May’s government now thinks some potential rebels are willing to support the prime minister, which should be enough to save the premier from a damaging defeat, according to two people familiar with the negotiations.

Nevertheless, EU-27 diplomats point out that no-deal contingency planning has been stepped up in some of the countries most likely to be affected.

After a week of drama in Westminster, Brussels is getting twitchy again. 

Today’s Must-Reads

Brexit in Brief

Defending a Position | U.K. participation in EU foreign policy should be allowed “on a case-by-case and exceptional basis” and only “where it significantly participates to the fulfillment of the Union’s level of ambition,” the European Commission said on Thursday, dashing British hopes of deeper cooperation. 

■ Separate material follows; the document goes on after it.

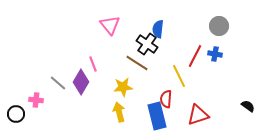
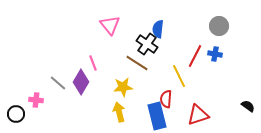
pink line: moved 1 px up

Risk Warning | Ireland’s central bank Deputy Governor Sharon Donnery said that the risks arising from Brexit, especially a “hard” or disruptive Brexit, are far-reaching for Ireland. She said the “window of opportunity for resolving a range of issues for firms is closing fast and contingency plans need to be fully prepared.”

And So It Begins | More Polish nationals are returning home from the U.K. this year than settling there, reversing a long trend which brought more than a million Poles to Britain. Jonathan Knott, Britain’s ambassador to Poland, told Rzeczpospolita that the net outflow isn’t significant so far, but that the British economy could suffer if it accelerates. Aside from Brexit, Poles are being lured back home by record-low unemployment and the fastest wage growth in six years.

On the Slide | The British public thinks Theresa May is handling Brexit worse than at any point since she became prime minister, according to a new poll for The Times. The survey indicates just 21 per cent believe that the government is doing well in the negotiations, with 66 per cent saying it’s doing badly. 

Wrong Note | A rare Brexit Bulletin foray into matters ecclesiastical. Today’s Church Times tells us that the congregation of St Mary’s, an 11th-century church in Maldon, Essex, in the south of England, blames Brexit for their decision to abandon plans to buy a new organ. The church spent 10 years fundraising for a 245,000-euro Bavarian-built instrument, but now fear 20 percent VAT could be added to the bill after Brexit. “We could claim that back currently, but we won’t be able to after Brexit,” St Mary’s director of music Colin Baldry told Church Times. “We couldn’t take the risk.” British organ-builders currently make between 10 and 15 organs each year, the paper says.